(Stored data entries)
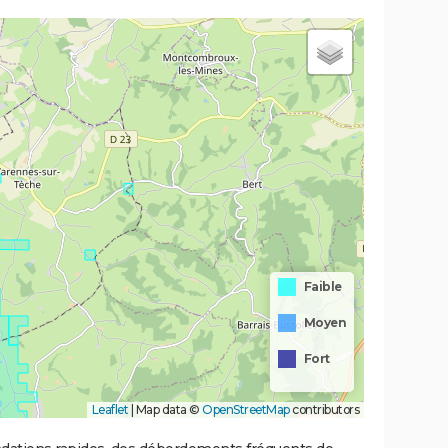
Faible
Moyen
Fort
Leaflet
|
Map data ©
OpenStreetMap
contributors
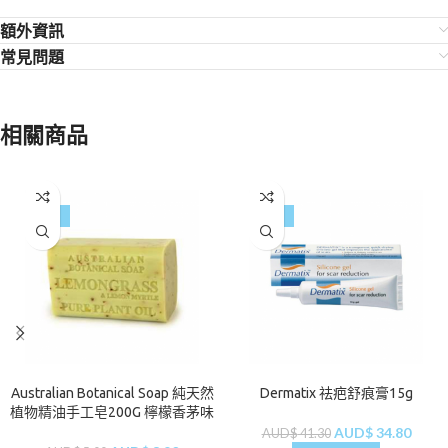
額外資訊
常見問題
相關商品
-22%
-16%
Australian Botanical Soap 純天然
Dermatix 祛疤舒痕膏15g
植物精油手工皂200G 檸檬香茅味
AUD$
34.80
AUD$
41.30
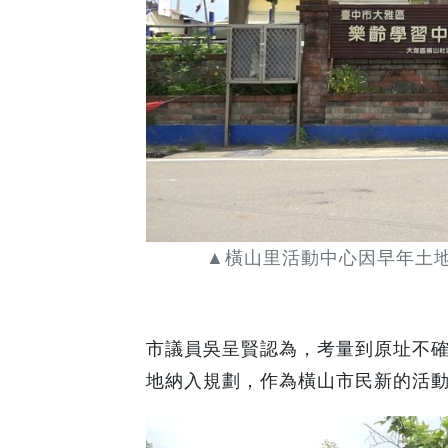
▲橫山里活動中心因早年土
市議員吳呈賢認為，考量到原址不
地納入規劃，作為橫山市民新的活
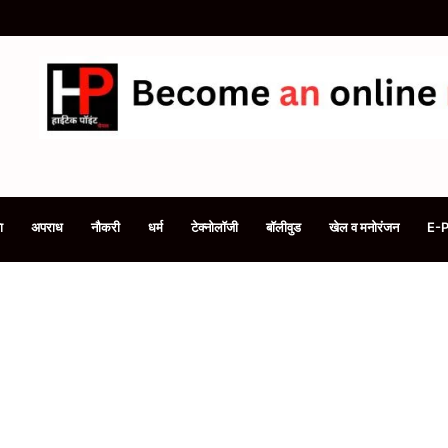
ी है सिलेंडर की बुकिंग, समय रहते फोन से करें e-KYC, समझें 3 तरीके
ा
अपराध
नौकरी
धर्म
टेक्नोलॉजी
बॉलीवुड
खेल व मनोरंजन
E-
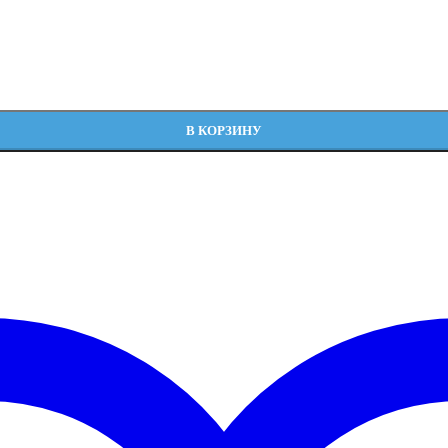
S010075 для котлов Медведь KLZ, KLOM 16 версия
В КОРЗИНУ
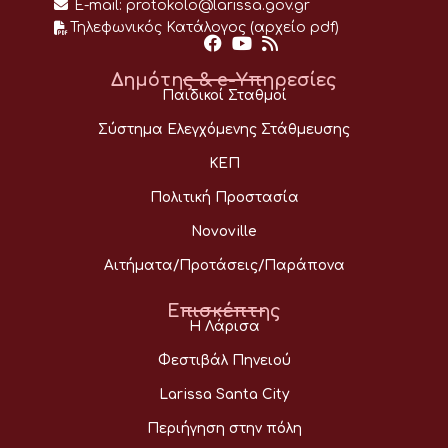
E-mail:
protokolo@larissa.gov.gr
Τηλεφωνικός Κατάλογος (αρχείο pdf)
Δημότης & e-Υπηρεσίες
Παιδικοί Σταθμοί
Σύστημα Ελεγχόμενης Στάθμευσης
ΚΕΠ
Πολιτική Προστασία
Novoville
Αιτήματα/Προτάσεις/Παράπονα
Επισκέπτης
Η Λάρισα
Φεστιβάλ Πηνειού
Larissa Santa City
Περιήγηση στην πόλη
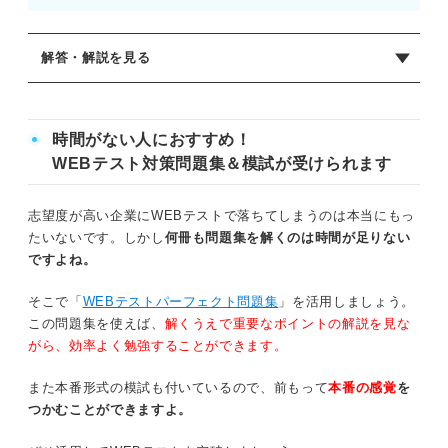
解答・解説を見る
正解：C
求める距離をxmとおく。往路の時間はx/60分、復路の時間
時間がない人におすすめ！
はx/150分である。合計時間が28分であることから、x/60＋
WEBテスト対策問題集＆模試が受けられます
x/150＝28の方程式を立てる。最小公倍数である300を両辺
にかけると、5x＋2x＝28×300となり、7x＝8,400が導かれ
志望度が高い企業にWEBテストで落ちてしまうのは本当にもっ
る。これを解くとx＝1,200となる。速さの単位が分速であ
たいないです。しかし
何冊も問題集を解くのは時間が足りない
るため、そのまま計算をおこなえば良い。
ですよね。
そこで「
WEBテストパーフェクト問題集
」を活用しましょう。
この問題集を使えば、
解くうえで重要なポイントの解説を見な
がら、効率よく勉強することができます。
また本番形式の模試も付いているので、前もって
本番の感覚
を
つかむことができますよ。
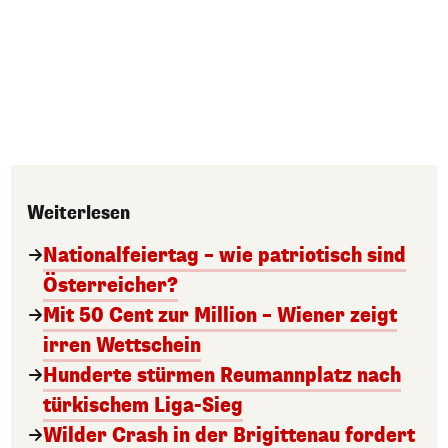
Weiterlesen
Nationalfeiertag – wie patriotisch sind
Österreicher?
Mit 50 Cent zur Million – Wiener zeigt
irren Wettschein
Hunderte stürmen Reumannplatz nach
türkischem Liga-Sieg
Wilder Crash in der Brigittenau fordert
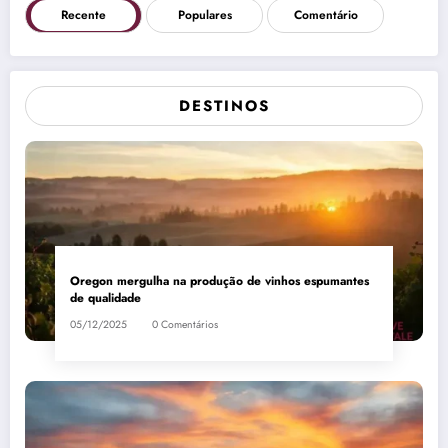
Recente
Populares
Comentário
DESTINOS
Oregon mergulha na produção de vinhos espumantes
de qualidade
05/12/2025
0 Comentários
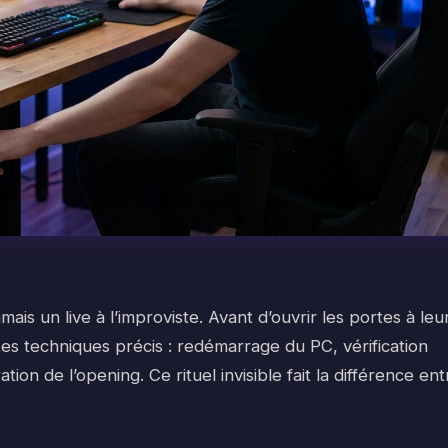
ais un live à l’improviste. Avant d’ouvrir les portes à leu
tes techniques précis : redémarrage du PC, vérification
ion de l’opening. Ce rituel invisible fait la différence ent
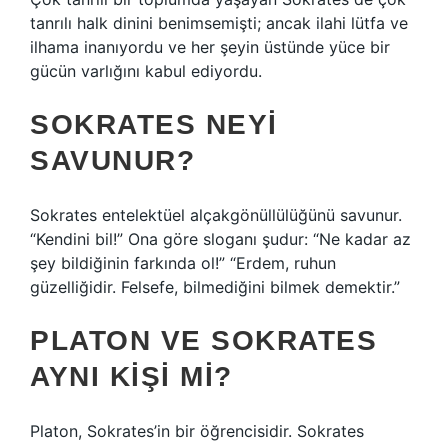
tanrılı halk dinini benimsemişti; ancak ilahi lütfa ve
ilhama inanıyordu ve her şeyin üstünde yüce bir
gücün varlığını kabul ediyordu.
SOKRATES NEYI
SAVUNUR?
Sokrates entelektüel alçakgönüllülüğünü savunur.
“Kendini bil!” Ona göre sloganı şudur: “Ne kadar az
şey bildiğinin farkında ol!” “Erdem, ruhun
güzelliğidir. Felsefe, bilmediğini bilmek demektir.”
PLATON VE SOKRATES
AYNI KIŞI MI?
Platon, Sokrates’in bir öğrencisidir. Sokrates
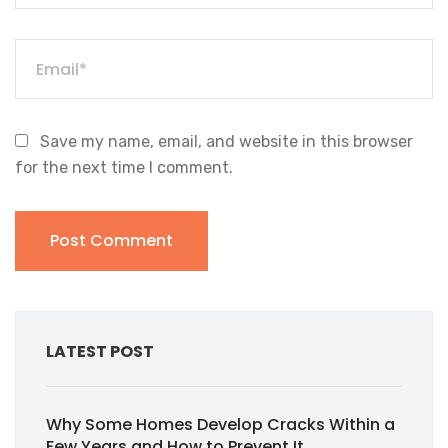
Save my name, email, and website in this browser
for the next time I comment.
LATEST POST
Why Some Homes Develop Cracks Within a
Few Years and How to Prevent It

## Aim of the task
Your response must reproduce every line of the data exactly, with images omitted.

## Answer section
Faible
Moyen
Fort
Leaflet
|
Map data ©
OpenStreetMap
contributors
額外資訊
常見問題
相關商品
-22%
-16%
Australian Botanical Soap 純天然
Dermatix 祛疤舒痕膏15g
植物精油手工皂200G 檸檬香茅味
AUD$
34.80
AUD$
41.30
▲橫山里活動中心因早年土
市議員吳呈賢認為，考量到原址不
地納入規劃，作為橫山市民新的活
ी है सिलेंडर की बुकिंग, समय रहते फोन से करें e-KYC, समझें 3 तरीके
ा
अपराध
नौकरी
धर्म
टेक्नोलॉजी
बॉलीवुड
खेल व मनोरंजन
E-
S010075 для котлов Медведь KLZ, KLOM 16 версия
В КОРЗИНУ
E-mail:
protokolo@larissa.gov.gr
Τηλεφωνικός Κατάλογος (αρχείο pdf)
Δημότης & e-Υπηρεσίες
Παιδικοί Σταθμοί
Σύστημα Ελεγχόμενης Στάθμευσης
ΚΕΠ
Πολιτική Προστασία
Novoville
Αιτήματα/Προτάσεις/Παράπονα
Επισκέπτης
Η Λάρισα
Φεστιβάλ Πηνειού
Larissa Santa City
Περιήγηση στην πόλη
解答・解説を見る
正解：C
求める距離をxmとおく。往路の時間はx/60分、復路の時間
時間がない人におすすめ！
はx/150分である。合計時間が28分であることから、x/60＋
WEBテスト対策問題集＆模試が受けられます
x/150＝28の方程式を立てる。最小公倍数である300を両辺
にかけると、5x＋2x＝28×300となり、7x＝8,400が導かれ
志望度が高い企業にWEBテストで落ちてしまうのは本当にもっ
る。これを解くとx＝1,200となる。速さの単位が分速であ
たいないです。しかし
何冊も問題集を解くのは時間が足りない
るため、そのまま計算をおこなえば良い。
ですよね。
そこで「
WEBテストパーフェクト問題集
」を活用しましょう。
この問題集を使えば、
解くうえで重要なポイントの解説を見な
がら、効率よく勉強することができます。
また本番形式の模試も付いているので、前もって
本番の感覚
を
つかむことができますよ。
Weiterlesen
Nationalfeiertag – wie patriotisch sind
Österreicher?
Mit 50 Cent zur Million – Wiener zeigt
irren Wettschein
Hunderte stürmen Reumannplatz nach
türkischem Liga-Sieg
Wilder Crash in der Brigittenau fordert
Recente
Populares
Comentário
DESTINOS
Oregon mergulha na produção de vinhos espumantes
de qualidade
05/12/2025
0 Comentários
ais un live à l’improviste. Avant d’ouvrir les portes à leu
tes techniques précis : redémarrage du PC, vérification
ion de l’opening. Ce rituel invisible fait la différence ent
tanrılı halk dinini benimsemişti; ancak ilahi lütfa ve
ilhama inanıyordu ve her şeyin üstünde yüce bir
gücün varlığını kabul ediyordu.
SOKRATES NEYI
SAVUNUR?
Sokrates entelektüel alçakgönüllülüğünü savunur.
“Kendini bil!” Ona göre sloganı şudur: “Ne kadar az
şey bildiğinin farkında ol!” “Erdem, ruhun
güzelliğidir. Felsefe, bilmediğini bilmek demektir.”
PLATON VE SOKRATES
AYNI KIŞI MI?
Platon, Sokrates’in bir öğrencisidir. Sokrates
Save my name, email, and website in this browser
for the next time I comment.
LATEST POST
Why Some Homes Develop Cracks Within a
Few Years and How to Prevent It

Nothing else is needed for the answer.